Exercise details: Copy, exactly as written, the lines that begin at the one containing "Orión - Soluciones innovadoras (47, 2562)" and end at the one containing "Revenir à l’index du forum (92, 663)". Skip any pictures in the data below.
----------
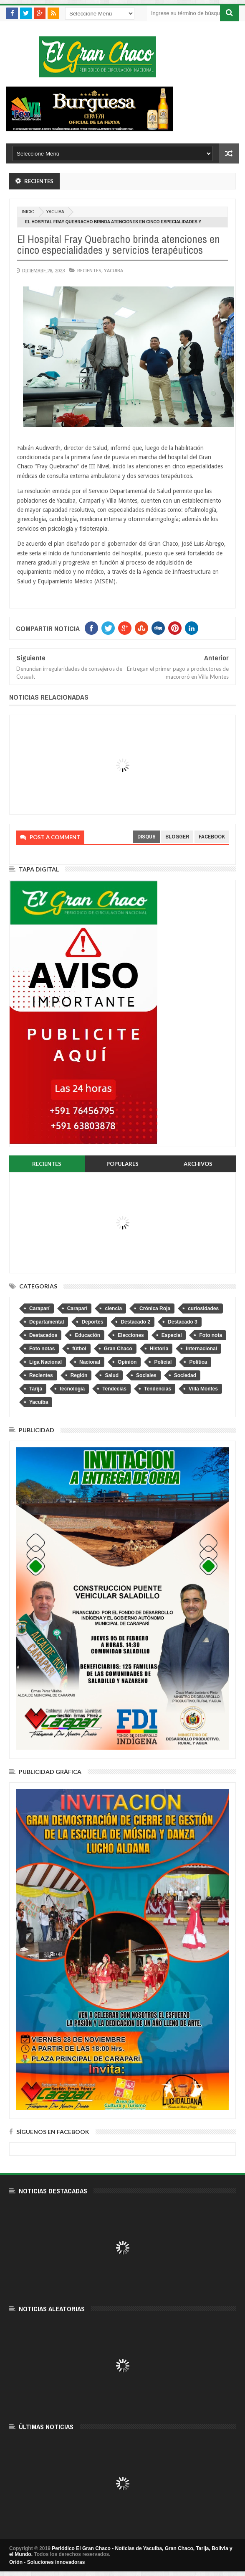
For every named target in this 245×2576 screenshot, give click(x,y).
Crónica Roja (154, 1308)
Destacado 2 (135, 1322)
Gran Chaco (118, 1349)
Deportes (92, 1322)
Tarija (35, 1389)
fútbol (79, 1349)
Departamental (46, 1322)
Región (79, 1375)
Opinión (127, 1362)
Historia (159, 1349)
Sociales (146, 1375)
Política (198, 1362)
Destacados (43, 1335)
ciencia (113, 1308)
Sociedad (185, 1375)
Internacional (201, 1349)
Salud (112, 1375)
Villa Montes (203, 1389)
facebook (212, 836)
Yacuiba (55, 212)
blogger (177, 836)
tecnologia (72, 1389)
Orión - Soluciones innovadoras (47, 2562)
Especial (172, 1335)
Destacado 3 (182, 1322)
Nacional (89, 1362)
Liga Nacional (45, 1362)
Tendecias (114, 1389)
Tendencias (157, 1389)
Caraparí (39, 1308)
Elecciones (131, 1335)
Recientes (89, 270)
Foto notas (42, 1349)
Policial (163, 1362)
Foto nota (210, 1335)
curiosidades (203, 1308)
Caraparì (77, 1308)
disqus (146, 836)
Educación (87, 1335)
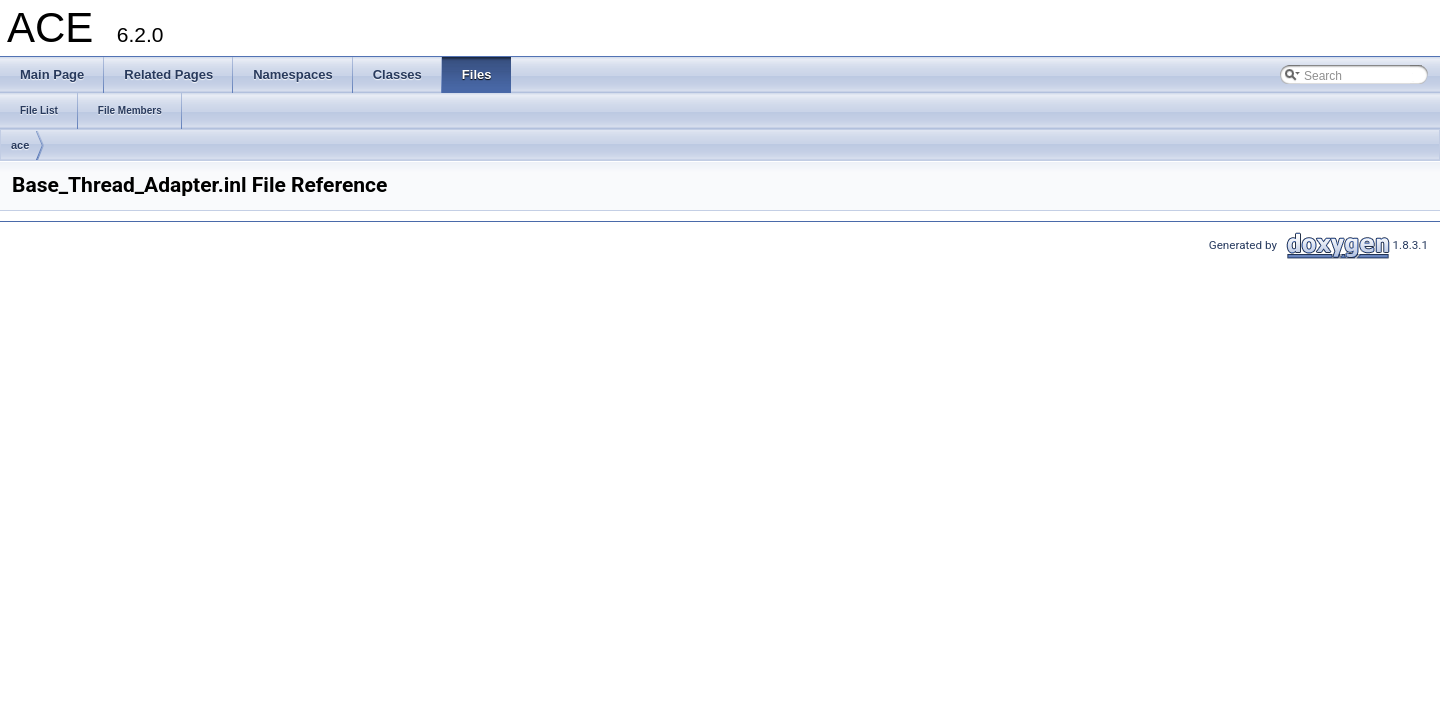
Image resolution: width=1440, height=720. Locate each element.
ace (20, 145)
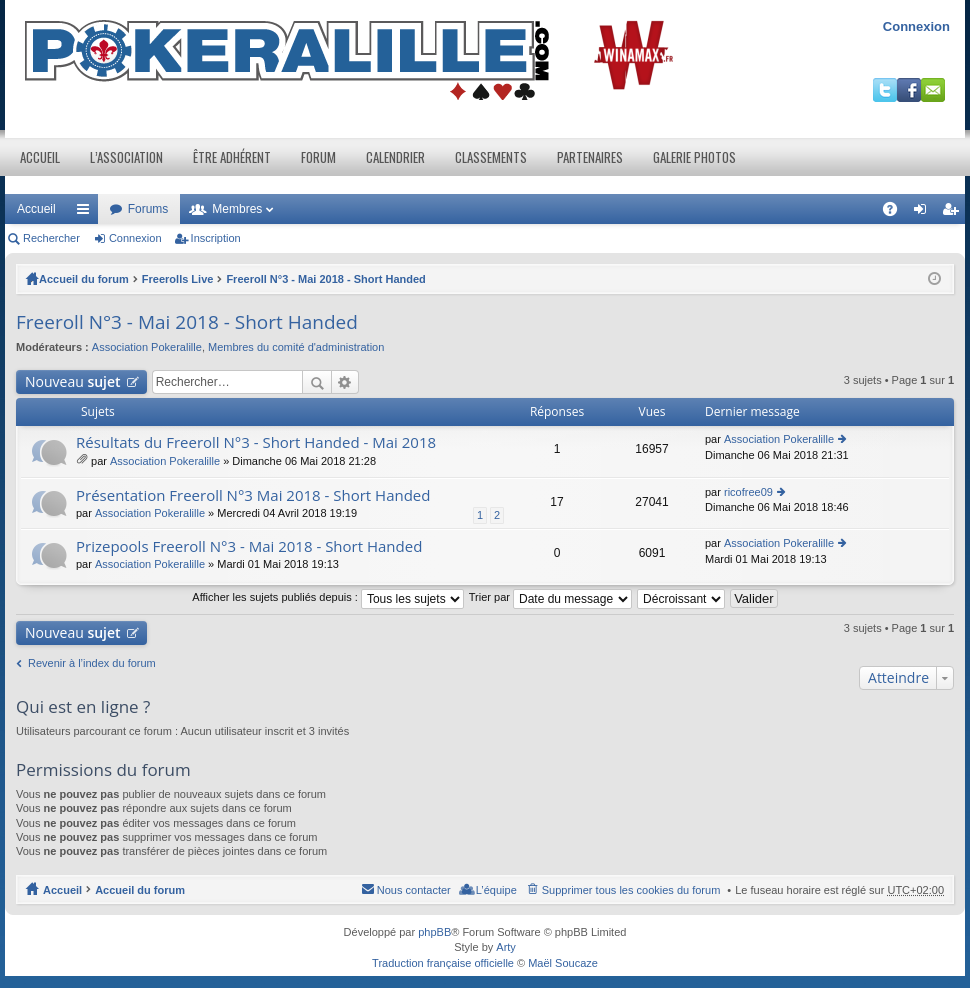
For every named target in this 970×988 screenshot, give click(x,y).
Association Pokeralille (147, 347)
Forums (148, 209)
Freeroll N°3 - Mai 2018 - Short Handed (325, 279)
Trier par (550, 597)
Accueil (40, 157)
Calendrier (395, 157)
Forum (318, 157)
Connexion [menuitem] (924, 213)
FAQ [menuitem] (896, 213)
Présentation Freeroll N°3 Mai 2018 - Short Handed (253, 495)
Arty (506, 947)
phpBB (434, 932)
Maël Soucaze (563, 963)
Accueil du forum (84, 279)
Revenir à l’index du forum (92, 663)
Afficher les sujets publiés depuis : (328, 597)
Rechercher (51, 238)
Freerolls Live (178, 279)
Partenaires (590, 157)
----------
Answer space:
Orión - Soluciones innovadoras (47, 2562)
Especial (172, 1335)
Destacado 3 (182, 1322)
Nacional (89, 1362)
Liga Nacional (45, 1362)
Tendecias (114, 1389)
Tendencias (157, 1389)
Caraparí (39, 1308)
Elecciones (131, 1335)
Recientes (89, 270)
Foto notas (42, 1349)
Policial (163, 1362)
Foto nota (210, 1335)
curiosidades (203, 1308)
Caraparì (77, 1308)
disqus (146, 836)
Educación (87, 1335)
Image resolution: width=1440, height=720. Locate each element.
ace (20, 145)
For every named target in this 970×988 screenshot, give click(x,y).
Association Pokeralille (147, 347)
Forums (148, 209)
Freeroll N°3 - Mai 2018 - Short Handed (325, 279)
Trier par (550, 597)
Accueil (40, 157)
Calendrier (395, 157)
Forum (318, 157)
Connexion [menuitem] (924, 213)
FAQ [menuitem] (896, 213)
Présentation Freeroll N°3 Mai 2018 - Short Handed (253, 495)
Arty (506, 947)
phpBB (434, 932)
Maël Soucaze (563, 963)
Accueil du forum (84, 279)
Revenir à l’index du forum (92, 663)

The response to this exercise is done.